─── DATASET RECORDS
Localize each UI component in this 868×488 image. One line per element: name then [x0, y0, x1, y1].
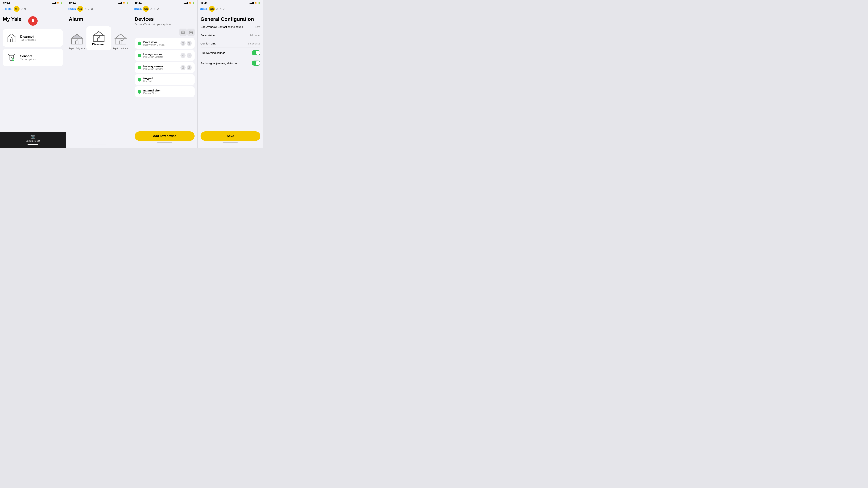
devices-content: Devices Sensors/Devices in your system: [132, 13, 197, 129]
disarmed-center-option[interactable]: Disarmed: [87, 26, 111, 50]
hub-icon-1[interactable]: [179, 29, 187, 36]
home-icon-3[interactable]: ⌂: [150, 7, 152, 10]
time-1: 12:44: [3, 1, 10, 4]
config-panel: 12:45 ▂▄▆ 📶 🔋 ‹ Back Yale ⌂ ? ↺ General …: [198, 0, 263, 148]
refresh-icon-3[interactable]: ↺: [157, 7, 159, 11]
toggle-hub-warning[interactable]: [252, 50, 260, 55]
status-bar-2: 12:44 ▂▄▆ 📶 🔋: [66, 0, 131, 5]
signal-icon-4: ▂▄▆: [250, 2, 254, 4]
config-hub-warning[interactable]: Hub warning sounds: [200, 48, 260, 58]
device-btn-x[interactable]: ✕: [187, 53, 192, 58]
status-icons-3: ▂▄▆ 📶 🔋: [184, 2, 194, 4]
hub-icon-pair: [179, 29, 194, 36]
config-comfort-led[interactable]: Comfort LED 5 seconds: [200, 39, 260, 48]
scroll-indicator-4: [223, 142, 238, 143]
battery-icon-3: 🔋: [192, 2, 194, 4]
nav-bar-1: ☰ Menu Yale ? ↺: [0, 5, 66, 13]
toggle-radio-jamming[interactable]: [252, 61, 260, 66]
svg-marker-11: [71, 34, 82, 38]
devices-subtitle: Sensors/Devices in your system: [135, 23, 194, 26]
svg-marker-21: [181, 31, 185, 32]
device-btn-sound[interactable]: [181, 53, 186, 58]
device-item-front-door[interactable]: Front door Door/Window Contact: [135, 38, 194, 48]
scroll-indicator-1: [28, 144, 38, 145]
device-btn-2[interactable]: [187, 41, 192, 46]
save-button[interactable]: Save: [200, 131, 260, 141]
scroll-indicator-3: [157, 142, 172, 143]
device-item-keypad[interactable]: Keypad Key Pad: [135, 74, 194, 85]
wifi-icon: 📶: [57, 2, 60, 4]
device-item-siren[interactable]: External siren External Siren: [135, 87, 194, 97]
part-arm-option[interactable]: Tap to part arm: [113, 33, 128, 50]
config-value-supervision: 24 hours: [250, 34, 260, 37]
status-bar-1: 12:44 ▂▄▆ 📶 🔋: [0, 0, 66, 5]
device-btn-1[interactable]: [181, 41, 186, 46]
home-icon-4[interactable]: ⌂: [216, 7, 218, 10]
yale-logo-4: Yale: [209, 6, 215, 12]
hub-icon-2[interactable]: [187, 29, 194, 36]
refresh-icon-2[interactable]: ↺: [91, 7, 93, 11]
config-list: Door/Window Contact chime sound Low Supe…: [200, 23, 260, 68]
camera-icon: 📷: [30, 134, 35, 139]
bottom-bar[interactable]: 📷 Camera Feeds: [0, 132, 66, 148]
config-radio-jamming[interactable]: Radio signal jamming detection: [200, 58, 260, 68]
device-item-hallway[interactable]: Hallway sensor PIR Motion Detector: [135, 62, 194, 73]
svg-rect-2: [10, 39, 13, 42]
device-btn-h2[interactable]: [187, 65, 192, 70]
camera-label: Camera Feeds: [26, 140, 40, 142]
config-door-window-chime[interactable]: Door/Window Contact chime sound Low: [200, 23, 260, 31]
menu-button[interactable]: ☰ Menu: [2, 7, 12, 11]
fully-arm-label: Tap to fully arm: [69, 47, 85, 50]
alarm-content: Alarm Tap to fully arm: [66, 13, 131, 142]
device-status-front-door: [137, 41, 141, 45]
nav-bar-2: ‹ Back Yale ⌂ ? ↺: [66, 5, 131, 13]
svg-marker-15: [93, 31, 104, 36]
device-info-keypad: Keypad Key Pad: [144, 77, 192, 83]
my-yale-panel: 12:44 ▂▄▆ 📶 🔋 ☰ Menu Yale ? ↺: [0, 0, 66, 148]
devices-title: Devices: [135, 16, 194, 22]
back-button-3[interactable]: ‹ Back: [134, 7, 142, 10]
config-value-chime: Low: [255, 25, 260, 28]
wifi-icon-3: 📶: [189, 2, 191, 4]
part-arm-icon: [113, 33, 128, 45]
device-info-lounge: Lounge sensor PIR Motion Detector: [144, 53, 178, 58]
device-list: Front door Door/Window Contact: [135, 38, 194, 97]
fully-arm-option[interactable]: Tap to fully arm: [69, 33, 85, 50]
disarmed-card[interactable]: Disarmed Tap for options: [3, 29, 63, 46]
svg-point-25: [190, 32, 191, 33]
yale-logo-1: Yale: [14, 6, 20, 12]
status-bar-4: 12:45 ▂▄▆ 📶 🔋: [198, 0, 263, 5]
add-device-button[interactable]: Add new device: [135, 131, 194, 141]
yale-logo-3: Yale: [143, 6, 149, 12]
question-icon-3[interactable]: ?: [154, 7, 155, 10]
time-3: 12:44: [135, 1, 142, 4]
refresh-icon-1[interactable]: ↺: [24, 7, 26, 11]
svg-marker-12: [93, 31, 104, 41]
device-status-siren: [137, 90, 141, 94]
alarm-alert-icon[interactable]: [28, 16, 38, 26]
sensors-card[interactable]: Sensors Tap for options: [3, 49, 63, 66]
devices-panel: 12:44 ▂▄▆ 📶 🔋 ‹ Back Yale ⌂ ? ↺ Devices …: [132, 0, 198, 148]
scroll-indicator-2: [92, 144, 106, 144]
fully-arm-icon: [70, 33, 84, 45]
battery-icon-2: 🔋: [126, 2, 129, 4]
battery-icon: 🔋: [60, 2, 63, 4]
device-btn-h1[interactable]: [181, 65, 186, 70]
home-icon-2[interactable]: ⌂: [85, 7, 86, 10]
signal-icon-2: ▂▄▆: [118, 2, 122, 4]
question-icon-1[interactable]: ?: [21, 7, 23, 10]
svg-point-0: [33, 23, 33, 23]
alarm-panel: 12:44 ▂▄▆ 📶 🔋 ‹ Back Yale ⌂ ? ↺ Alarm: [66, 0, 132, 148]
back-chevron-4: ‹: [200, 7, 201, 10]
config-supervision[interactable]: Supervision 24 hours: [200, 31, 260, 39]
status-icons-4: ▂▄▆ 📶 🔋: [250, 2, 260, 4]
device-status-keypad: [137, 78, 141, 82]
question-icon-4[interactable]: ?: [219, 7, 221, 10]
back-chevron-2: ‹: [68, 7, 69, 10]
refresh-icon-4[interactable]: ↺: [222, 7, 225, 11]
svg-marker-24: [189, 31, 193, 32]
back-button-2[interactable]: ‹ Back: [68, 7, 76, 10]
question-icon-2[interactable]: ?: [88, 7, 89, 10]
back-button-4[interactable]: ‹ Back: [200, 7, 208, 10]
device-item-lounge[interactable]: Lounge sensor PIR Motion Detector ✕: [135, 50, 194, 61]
──────
WORK TASK
Pictures are to be left out; set down everything else in the records exactly.

COMPLETED EXERCISE
Localize each UI component in this 868×488 image. One line per element: name then [x0, y0, x1, y1].
devices-content: Devices Sensors/Devices in your system: [132, 13, 197, 129]
disarmed-center-option[interactable]: Disarmed: [87, 26, 111, 50]
hub-icon-1[interactable]: [179, 29, 187, 36]
home-icon-3[interactable]: ⌂: [150, 7, 152, 10]
time-1: 12:44: [3, 1, 10, 4]
config-panel: 12:45 ▂▄▆ 📶 🔋 ‹ Back Yale ⌂ ? ↺ General …: [198, 0, 263, 148]
refresh-icon-3[interactable]: ↺: [157, 7, 159, 11]
toggle-hub-warning[interactable]: [252, 50, 260, 55]
status-bar-2: 12:44 ▂▄▆ 📶 🔋: [66, 0, 131, 5]
signal-icon-4: ▂▄▆: [250, 2, 254, 4]
config-hub-warning[interactable]: Hub warning sounds: [200, 48, 260, 58]
device-btn-x[interactable]: ✕: [187, 53, 192, 58]
status-icons-3: ▂▄▆ 📶 🔋: [184, 2, 194, 4]
hub-icon-pair: [179, 29, 194, 36]
config-comfort-led[interactable]: Comfort LED 5 seconds: [200, 39, 260, 48]
scroll-indicator-4: [223, 142, 238, 143]
battery-icon-3: 🔋: [192, 2, 194, 4]
nav-bar-1: ☰ Menu Yale ? ↺: [0, 5, 66, 13]
toggle-radio-jamming[interactable]: [252, 61, 260, 66]
svg-marker-11: [71, 34, 82, 38]
devices-subtitle: Sensors/Devices in your system: [135, 23, 194, 26]
svg-marker-21: [181, 31, 185, 32]
device-btn-sound[interactable]: [181, 53, 186, 58]
device-item-front-door[interactable]: Front door Door/Window Contact: [135, 38, 194, 48]
scroll-indicator-1: [28, 144, 38, 145]
device-btn-2[interactable]: [187, 41, 192, 46]
save-button[interactable]: Save: [200, 131, 260, 141]
scroll-indicator-3: [157, 142, 172, 143]
device-item-keypad[interactable]: Keypad Key Pad: [135, 74, 194, 85]
wifi-icon: 📶: [57, 2, 60, 4]
device-item-siren[interactable]: External siren External Siren: [135, 87, 194, 97]
part-arm-option[interactable]: Tap to part arm: [113, 33, 128, 50]
config-value-supervision: 24 hours: [250, 34, 260, 37]
status-bar-1: 12:44 ▂▄▆ 📶 🔋: [0, 0, 66, 5]
device-btn-1[interactable]: [181, 41, 186, 46]
home-icon-4[interactable]: ⌂: [216, 7, 218, 10]
yale-logo-4: Yale: [209, 6, 215, 12]
hub-icon-2[interactable]: [187, 29, 194, 36]
refresh-icon-2[interactable]: ↺: [91, 7, 93, 11]
config-list: Door/Window Contact chime sound Low Supe…: [200, 23, 260, 68]
camera-icon: 📷: [30, 134, 35, 139]
bottom-bar[interactable]: 📷 Camera Feeds: [0, 132, 66, 148]
config-radio-jamming[interactable]: Radio signal jamming detection: [200, 58, 260, 68]
device-item-hallway[interactable]: Hallway sensor PIR Motion Detector: [135, 62, 194, 73]
svg-rect-2: [10, 39, 13, 42]
device-btn-h2[interactable]: [187, 65, 192, 70]
camera-label: Camera Feeds: [26, 140, 40, 142]
config-door-window-chime[interactable]: Door/Window Contact chime sound Low: [200, 23, 260, 31]
menu-button[interactable]: ☰ Menu: [2, 7, 12, 11]
fully-arm-label: Tap to fully arm: [69, 47, 85, 50]
alarm-content: Alarm Tap to fully arm: [66, 13, 131, 142]
device-status-front-door: [137, 41, 141, 45]
nav-bar-2: ‹ Back Yale ⌂ ? ↺: [66, 5, 131, 13]
svg-marker-15: [93, 31, 104, 36]
device-info-keypad: Keypad Key Pad: [144, 77, 192, 83]
my-yale-panel: 12:44 ▂▄▆ 📶 🔋 ☰ Menu Yale ? ↺: [0, 0, 66, 148]
devices-title: Devices: [135, 16, 194, 22]
back-button-3[interactable]: ‹ Back: [134, 7, 142, 10]
config-value-chime: Low: [255, 25, 260, 28]
wifi-icon-3: 📶: [189, 2, 191, 4]
part-arm-icon: [113, 33, 128, 45]
device-info-lounge: Lounge sensor PIR Motion Detector: [144, 53, 178, 58]
device-list: Front door Door/Window Contact: [135, 38, 194, 97]
fully-arm-option[interactable]: Tap to fully arm: [69, 33, 85, 50]
disarmed-card[interactable]: Disarmed Tap for options: [3, 29, 63, 46]
svg-point-25: [190, 32, 191, 33]
yale-logo-1: Yale: [14, 6, 20, 12]
status-bar-4: 12:45 ▂▄▆ 📶 🔋: [198, 0, 263, 5]
add-device-button[interactable]: Add new device: [135, 131, 194, 141]
yale-logo-3: Yale: [143, 6, 149, 12]
question-icon-3[interactable]: ?: [154, 7, 155, 10]
time-3: 12:44: [135, 1, 142, 4]
refresh-icon-1[interactable]: ↺: [24, 7, 26, 11]
svg-marker-12: [93, 31, 104, 41]
device-status-siren: [137, 90, 141, 94]
alarm-alert-icon[interactable]: [28, 16, 38, 26]
sensors-card[interactable]: Sensors Tap for options: [3, 49, 63, 66]
devices-panel: 12:44 ▂▄▆ 📶 🔋 ‹ Back Yale ⌂ ? ↺ Devices …: [132, 0, 198, 148]
scroll-indicator-2: [92, 144, 106, 144]
fully-arm-icon: [70, 33, 84, 45]
battery-icon-2: 🔋: [126, 2, 129, 4]
battery-icon: 🔋: [60, 2, 63, 4]
device-btn-h1[interactable]: [181, 65, 186, 70]
home-icon-2[interactable]: ⌂: [85, 7, 86, 10]
signal-icon-2: ▂▄▆: [118, 2, 122, 4]
question-icon-1[interactable]: ?: [21, 7, 23, 10]
svg-point-0: [33, 23, 33, 23]
alarm-panel: 12:44 ▂▄▆ 📶 🔋 ‹ Back Yale ⌂ ? ↺ Alarm: [66, 0, 132, 148]
back-chevron-4: ‹: [200, 7, 201, 10]
config-supervision[interactable]: Supervision 24 hours: [200, 31, 260, 39]
status-icons-4: ▂▄▆ 📶 🔋: [250, 2, 260, 4]
device-status-keypad: [137, 78, 141, 82]
question-icon-4[interactable]: ?: [219, 7, 221, 10]
back-chevron-2: ‹: [68, 7, 69, 10]
refresh-icon-4[interactable]: ↺: [222, 7, 225, 11]
svg-marker-24: [189, 31, 193, 32]
back-button-2[interactable]: ‹ Back: [68, 7, 76, 10]
question-icon-2[interactable]: ?: [88, 7, 89, 10]
back-button-4[interactable]: ‹ Back: [200, 7, 208, 10]
device-item-lounge[interactable]: Lounge sensor PIR Motion Detector ✕: [135, 50, 194, 61]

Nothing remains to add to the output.